4.3 Nodes and machine roles

Table of Contents

Node Types in OpenShift

OpenShift clusters are composed of several types of nodes, each with specific responsibilities. While the architecture overview already introduced the idea of control plane vs worker, here we focus on how OpenShift refines these into concrete machine roles.

At a high level, an OpenShift node is just a machine (virtual or physical) that runs the OpenShift software stack and participates in the cluster. How that node is labeled, configured, and scheduled defines its role.

Typical node types in OpenShift:

Control plane (master) nodes
Worker (compute) nodes
Infrastructure nodes
Specialized nodes (e.g.
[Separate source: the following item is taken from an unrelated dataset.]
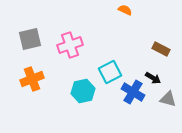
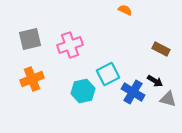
cyan square: moved 2 px left, 2 px down
black arrow: moved 2 px right, 3 px down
GPU, storage-heavy, edge, single-node)

These are mostly conventions implemented via labels, taints, and machine configuration, not different binaries.

Control Plane Nodes

Control plane nodes (often called “masters”) run the core Kubernetes and OpenShift control plane components.

Characteristics specific to control plane nodes:

Run API-centric workloads only

kube-apiserver, kube-scheduler, kube-controller-manager
OpenShift-specific control-plane components (e.g. openshift-apiserver, OAuth server, etcd cluster)

Not used for regular application pods

In production, they are typically tainted to prevent user workloads from scheduling there.

High availability focus

Commonly deployed as 3 (or more) nodes to form a highly available etcd quorum and resilient control plane.

Configuration management

Managed as a group via MachineConfigPool (MCP) master and associated MachineConfig resources.

In most OpenShift deployments you do not run your applications on control plane nodes; their role is to maintain cluster state and respond to API requests.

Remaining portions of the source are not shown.